- _WHAT YOU NEED TO DO_:
The records appear below. Repeat them exactly.

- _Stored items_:
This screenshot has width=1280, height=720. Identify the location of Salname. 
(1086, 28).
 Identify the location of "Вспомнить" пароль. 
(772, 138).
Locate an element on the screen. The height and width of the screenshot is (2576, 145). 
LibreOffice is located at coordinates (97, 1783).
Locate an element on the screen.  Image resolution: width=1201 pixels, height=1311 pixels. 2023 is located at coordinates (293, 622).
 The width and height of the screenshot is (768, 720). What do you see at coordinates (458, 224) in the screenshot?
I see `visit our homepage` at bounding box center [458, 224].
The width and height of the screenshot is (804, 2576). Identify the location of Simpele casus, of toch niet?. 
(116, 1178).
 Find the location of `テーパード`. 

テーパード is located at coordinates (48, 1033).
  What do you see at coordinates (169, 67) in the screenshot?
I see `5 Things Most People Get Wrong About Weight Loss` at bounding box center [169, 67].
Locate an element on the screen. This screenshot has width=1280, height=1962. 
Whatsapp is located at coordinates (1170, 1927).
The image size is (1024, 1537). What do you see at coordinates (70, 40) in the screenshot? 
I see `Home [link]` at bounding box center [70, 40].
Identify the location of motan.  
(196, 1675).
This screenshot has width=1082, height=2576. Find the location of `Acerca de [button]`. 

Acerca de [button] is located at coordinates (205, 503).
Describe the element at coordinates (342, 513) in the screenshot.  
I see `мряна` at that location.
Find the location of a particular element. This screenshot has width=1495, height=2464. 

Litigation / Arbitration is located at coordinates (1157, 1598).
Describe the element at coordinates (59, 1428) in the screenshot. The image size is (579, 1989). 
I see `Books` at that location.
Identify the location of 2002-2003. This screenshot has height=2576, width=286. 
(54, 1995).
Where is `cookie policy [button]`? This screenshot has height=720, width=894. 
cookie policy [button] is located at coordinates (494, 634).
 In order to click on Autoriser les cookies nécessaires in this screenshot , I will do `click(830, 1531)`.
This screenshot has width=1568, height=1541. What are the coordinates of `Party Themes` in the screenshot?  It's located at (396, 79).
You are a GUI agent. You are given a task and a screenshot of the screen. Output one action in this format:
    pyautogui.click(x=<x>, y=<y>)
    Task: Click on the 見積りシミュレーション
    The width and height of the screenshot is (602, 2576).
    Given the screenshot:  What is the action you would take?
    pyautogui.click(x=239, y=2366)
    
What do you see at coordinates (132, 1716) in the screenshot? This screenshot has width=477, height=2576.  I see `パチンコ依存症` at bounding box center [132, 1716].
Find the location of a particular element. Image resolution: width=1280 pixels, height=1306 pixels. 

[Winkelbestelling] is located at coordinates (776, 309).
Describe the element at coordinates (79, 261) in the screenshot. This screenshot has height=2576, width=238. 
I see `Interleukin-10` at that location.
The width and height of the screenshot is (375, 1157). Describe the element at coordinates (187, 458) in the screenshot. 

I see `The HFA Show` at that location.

- _ANSWER AREA_:
This screenshot has width=1280, height=720. Identify the location of Salname. 
(1086, 28).
 Identify the location of "Вспомнить" пароль. 
(772, 138).
Locate an element on the screen. The height and width of the screenshot is (2576, 145). 
LibreOffice is located at coordinates (97, 1783).
Locate an element on the screen.  Image resolution: width=1201 pixels, height=1311 pixels. 2023 is located at coordinates (293, 622).
 The width and height of the screenshot is (768, 720). What do you see at coordinates (458, 224) in the screenshot?
I see `visit our homepage` at bounding box center [458, 224].
The width and height of the screenshot is (804, 2576). Identify the location of Simpele casus, of toch niet?. 
(116, 1178).
 Find the location of `テーパード`. 

テーパード is located at coordinates (48, 1033).
  What do you see at coordinates (169, 67) in the screenshot?
I see `5 Things Most People Get Wrong About Weight Loss` at bounding box center [169, 67].
Locate an element on the screen. This screenshot has width=1280, height=1962. 
Whatsapp is located at coordinates (1170, 1927).
The image size is (1024, 1537). What do you see at coordinates (70, 40) in the screenshot? 
I see `Home [link]` at bounding box center [70, 40].
Identify the location of motan.  
(196, 1675).
This screenshot has width=1082, height=2576. Find the location of `Acerca de [button]`. 

Acerca de [button] is located at coordinates (205, 503).
Describe the element at coordinates (342, 513) in the screenshot.  
I see `мряна` at that location.
Find the location of a particular element. This screenshot has width=1495, height=2464. 

Litigation / Arbitration is located at coordinates (1157, 1598).
Describe the element at coordinates (59, 1428) in the screenshot. The image size is (579, 1989). 
I see `Books` at that location.
Identify the location of 2002-2003. This screenshot has height=2576, width=286. 
(54, 1995).
Where is `cookie policy [button]`? This screenshot has height=720, width=894. 
cookie policy [button] is located at coordinates (494, 634).
 In order to click on Autoriser les cookies nécessaires in this screenshot , I will do `click(830, 1531)`.
This screenshot has width=1568, height=1541. What are the coordinates of `Party Themes` in the screenshot?  It's located at (396, 79).
You are a GUI agent. You are given a task and a screenshot of the screen. Output one action in this format:
    pyautogui.click(x=<x>, y=<y>)
    Task: Click on the 見積りシミュレーション
    The width and height of the screenshot is (602, 2576).
    Given the screenshot:  What is the action you would take?
    pyautogui.click(x=239, y=2366)
    
What do you see at coordinates (132, 1716) in the screenshot? This screenshot has width=477, height=2576.  I see `パチンコ依存症` at bounding box center [132, 1716].
Find the location of a particular element. Image resolution: width=1280 pixels, height=1306 pixels. 

[Winkelbestelling] is located at coordinates (776, 309).
Describe the element at coordinates (79, 261) in the screenshot. This screenshot has height=2576, width=238. 
I see `Interleukin-10` at that location.
The width and height of the screenshot is (375, 1157). Describe the element at coordinates (187, 458) in the screenshot. 

I see `The HFA Show` at that location.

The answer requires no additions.